Exercise: Restate verbatim the span of lines below between the line with "I have been" and the line with "globe. Our Press Kit offers a variety", including those two lines, and only that span.
──────── Material to process ────────
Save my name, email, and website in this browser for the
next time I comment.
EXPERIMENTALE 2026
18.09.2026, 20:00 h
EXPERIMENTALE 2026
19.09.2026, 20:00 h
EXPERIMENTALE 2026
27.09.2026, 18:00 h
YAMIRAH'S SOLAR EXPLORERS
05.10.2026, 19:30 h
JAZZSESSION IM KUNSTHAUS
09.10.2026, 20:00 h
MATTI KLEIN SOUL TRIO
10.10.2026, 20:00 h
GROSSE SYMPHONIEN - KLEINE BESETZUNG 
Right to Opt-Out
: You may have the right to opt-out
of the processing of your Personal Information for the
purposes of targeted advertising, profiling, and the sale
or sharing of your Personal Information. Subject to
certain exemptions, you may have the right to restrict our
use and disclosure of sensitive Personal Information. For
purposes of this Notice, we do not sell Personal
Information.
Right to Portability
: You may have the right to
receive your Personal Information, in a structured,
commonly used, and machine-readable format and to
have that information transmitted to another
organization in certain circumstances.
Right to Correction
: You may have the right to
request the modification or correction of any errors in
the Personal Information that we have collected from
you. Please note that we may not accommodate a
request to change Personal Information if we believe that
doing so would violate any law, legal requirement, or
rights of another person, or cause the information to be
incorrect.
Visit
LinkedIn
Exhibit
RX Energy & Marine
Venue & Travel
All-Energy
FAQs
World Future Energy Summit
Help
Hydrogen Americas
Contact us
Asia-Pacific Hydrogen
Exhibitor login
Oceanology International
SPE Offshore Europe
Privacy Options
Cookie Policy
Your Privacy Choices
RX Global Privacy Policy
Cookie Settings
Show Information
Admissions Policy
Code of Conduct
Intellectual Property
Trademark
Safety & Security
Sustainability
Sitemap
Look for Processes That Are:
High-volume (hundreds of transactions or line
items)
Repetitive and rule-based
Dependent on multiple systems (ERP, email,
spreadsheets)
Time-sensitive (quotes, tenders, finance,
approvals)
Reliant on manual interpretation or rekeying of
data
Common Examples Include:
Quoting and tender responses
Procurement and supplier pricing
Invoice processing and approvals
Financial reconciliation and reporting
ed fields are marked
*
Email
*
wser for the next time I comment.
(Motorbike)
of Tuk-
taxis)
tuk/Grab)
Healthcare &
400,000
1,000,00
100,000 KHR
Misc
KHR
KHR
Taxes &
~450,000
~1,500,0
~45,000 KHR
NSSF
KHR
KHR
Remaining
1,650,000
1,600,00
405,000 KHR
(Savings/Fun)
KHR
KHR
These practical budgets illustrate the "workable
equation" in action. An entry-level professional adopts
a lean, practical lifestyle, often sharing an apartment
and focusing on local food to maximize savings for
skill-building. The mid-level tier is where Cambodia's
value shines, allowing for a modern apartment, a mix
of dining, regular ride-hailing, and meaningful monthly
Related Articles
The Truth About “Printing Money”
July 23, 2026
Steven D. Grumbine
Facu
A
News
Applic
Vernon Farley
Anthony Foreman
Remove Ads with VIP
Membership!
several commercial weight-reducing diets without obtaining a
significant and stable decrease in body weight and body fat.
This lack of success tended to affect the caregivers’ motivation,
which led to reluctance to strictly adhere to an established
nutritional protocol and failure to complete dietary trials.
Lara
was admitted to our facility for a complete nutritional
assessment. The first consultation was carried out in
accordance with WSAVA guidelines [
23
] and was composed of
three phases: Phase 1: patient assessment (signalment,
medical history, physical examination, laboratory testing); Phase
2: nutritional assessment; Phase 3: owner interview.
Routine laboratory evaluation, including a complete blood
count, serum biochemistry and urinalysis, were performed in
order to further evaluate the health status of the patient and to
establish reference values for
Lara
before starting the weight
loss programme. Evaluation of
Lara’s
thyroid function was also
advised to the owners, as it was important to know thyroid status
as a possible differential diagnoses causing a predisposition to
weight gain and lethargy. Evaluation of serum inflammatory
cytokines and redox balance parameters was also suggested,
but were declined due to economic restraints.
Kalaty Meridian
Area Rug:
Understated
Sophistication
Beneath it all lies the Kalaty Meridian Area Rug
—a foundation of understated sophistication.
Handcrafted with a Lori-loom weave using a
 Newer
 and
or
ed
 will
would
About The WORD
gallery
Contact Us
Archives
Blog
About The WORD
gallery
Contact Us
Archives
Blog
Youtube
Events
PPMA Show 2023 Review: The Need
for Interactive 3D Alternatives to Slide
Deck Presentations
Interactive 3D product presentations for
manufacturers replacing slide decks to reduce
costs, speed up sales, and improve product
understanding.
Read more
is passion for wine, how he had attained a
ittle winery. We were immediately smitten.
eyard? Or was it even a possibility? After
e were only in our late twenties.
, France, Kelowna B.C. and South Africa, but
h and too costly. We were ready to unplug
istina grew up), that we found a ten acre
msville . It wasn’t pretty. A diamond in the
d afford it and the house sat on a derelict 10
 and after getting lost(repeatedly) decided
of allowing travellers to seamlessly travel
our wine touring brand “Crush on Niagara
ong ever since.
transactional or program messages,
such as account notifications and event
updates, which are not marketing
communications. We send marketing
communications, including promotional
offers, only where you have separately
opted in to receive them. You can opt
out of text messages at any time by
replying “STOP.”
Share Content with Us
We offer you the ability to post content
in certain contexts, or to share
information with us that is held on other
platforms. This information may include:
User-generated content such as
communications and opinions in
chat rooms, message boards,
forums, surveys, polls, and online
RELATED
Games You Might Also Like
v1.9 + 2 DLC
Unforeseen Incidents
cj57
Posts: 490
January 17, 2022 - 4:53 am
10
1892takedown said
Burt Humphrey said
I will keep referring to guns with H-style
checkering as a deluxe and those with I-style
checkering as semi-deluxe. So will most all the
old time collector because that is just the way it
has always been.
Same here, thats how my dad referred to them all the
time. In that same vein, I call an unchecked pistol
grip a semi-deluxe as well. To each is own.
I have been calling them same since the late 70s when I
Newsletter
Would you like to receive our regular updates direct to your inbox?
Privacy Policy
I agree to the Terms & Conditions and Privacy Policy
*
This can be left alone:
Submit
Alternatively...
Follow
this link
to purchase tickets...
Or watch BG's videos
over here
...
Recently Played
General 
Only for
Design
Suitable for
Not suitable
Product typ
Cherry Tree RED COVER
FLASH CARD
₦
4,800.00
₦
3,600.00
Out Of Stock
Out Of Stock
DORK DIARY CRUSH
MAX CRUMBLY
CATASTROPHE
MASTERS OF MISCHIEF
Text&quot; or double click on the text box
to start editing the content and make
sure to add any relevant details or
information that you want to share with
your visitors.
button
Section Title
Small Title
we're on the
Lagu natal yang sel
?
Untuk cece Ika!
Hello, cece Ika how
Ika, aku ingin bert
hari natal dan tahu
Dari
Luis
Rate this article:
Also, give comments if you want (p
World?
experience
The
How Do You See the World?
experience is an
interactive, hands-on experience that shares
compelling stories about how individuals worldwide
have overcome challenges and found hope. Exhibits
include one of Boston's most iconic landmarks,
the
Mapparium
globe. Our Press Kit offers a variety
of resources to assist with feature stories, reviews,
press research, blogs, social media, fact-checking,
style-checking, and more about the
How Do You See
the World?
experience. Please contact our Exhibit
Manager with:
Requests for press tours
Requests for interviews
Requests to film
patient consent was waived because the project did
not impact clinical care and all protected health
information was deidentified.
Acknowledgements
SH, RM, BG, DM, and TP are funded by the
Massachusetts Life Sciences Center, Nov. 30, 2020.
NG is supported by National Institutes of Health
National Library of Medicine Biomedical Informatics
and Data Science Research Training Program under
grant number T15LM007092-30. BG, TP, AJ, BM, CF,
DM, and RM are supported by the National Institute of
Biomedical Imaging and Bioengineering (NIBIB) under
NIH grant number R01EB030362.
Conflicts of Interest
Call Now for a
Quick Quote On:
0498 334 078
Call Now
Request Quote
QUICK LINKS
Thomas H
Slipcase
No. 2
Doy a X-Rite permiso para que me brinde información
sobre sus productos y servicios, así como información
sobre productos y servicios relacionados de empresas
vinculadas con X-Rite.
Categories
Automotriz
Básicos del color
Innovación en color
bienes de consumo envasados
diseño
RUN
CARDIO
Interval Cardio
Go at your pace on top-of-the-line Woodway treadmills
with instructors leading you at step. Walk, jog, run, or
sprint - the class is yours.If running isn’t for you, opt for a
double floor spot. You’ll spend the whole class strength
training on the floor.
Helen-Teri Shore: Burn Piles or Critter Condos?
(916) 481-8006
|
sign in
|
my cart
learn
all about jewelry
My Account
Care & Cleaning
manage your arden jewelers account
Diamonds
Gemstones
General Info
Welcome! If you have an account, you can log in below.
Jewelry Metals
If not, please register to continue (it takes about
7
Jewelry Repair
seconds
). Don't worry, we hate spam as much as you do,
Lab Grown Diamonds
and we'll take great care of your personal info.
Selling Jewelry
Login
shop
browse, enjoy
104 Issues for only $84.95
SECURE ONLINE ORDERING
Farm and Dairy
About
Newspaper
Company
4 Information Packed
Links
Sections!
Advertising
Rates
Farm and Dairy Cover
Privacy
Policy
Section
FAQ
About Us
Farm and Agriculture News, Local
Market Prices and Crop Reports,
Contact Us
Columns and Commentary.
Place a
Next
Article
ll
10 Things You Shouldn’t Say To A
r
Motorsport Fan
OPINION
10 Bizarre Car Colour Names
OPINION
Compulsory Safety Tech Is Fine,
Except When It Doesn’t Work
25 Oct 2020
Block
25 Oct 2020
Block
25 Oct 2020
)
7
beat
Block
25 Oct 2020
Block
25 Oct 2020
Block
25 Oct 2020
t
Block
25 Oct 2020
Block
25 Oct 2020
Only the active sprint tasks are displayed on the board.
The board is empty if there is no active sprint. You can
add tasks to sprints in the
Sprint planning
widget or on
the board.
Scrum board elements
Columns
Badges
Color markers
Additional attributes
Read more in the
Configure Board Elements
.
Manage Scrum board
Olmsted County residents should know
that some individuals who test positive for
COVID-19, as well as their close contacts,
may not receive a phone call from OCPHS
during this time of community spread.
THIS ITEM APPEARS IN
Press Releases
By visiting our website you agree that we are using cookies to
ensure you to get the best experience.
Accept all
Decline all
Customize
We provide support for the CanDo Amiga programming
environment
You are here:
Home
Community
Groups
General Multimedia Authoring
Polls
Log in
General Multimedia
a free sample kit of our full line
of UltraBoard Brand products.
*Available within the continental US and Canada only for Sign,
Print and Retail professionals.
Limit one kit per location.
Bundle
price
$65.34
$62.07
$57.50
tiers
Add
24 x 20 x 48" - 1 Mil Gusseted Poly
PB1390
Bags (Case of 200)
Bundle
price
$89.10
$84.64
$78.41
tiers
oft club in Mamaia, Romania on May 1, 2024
────────
Task result:
I have been calling them same since the late 70s when I
Newsletter
Would you like to receive our regular updates direct to your inbox?
Privacy Policy
I agree to the Terms & Conditions and Privacy Policy
*
This can be left alone:
Submit
Alternatively...
Follow
this link
to purchase tickets...
Or watch BG's videos
over here
...
Recently Played
General 
Only for
Design
Suitable for
Not suitable
Product typ
Cherry Tree RED COVER
FLASH CARD
₦
4,800.00
₦
3,600.00
Out Of Stock
Out Of Stock
DORK DIARY CRUSH
MAX CRUMBLY
CATASTROPHE
MASTERS OF MISCHIEF
Text&quot; or double click on the text box
to start editing the content and make
sure to add any relevant details or
information that you want to share with
your visitors.
button
Section Title
Small Title
we're on the
Lagu natal yang sel
?
Untuk cece Ika!
Hello, cece Ika how
Ika, aku ingin bert
hari natal dan tahu
Dari
Luis
Rate this article:
Also, give comments if you want (p
World?
experience
The
How Do You See the World?
experience is an
interactive, hands-on experience that shares
compelling stories about how individuals worldwide
have overcome challenges and found hope. Exhibits
include one of Boston's most iconic landmarks,
the
Mapparium
globe. Our Press Kit offers a variety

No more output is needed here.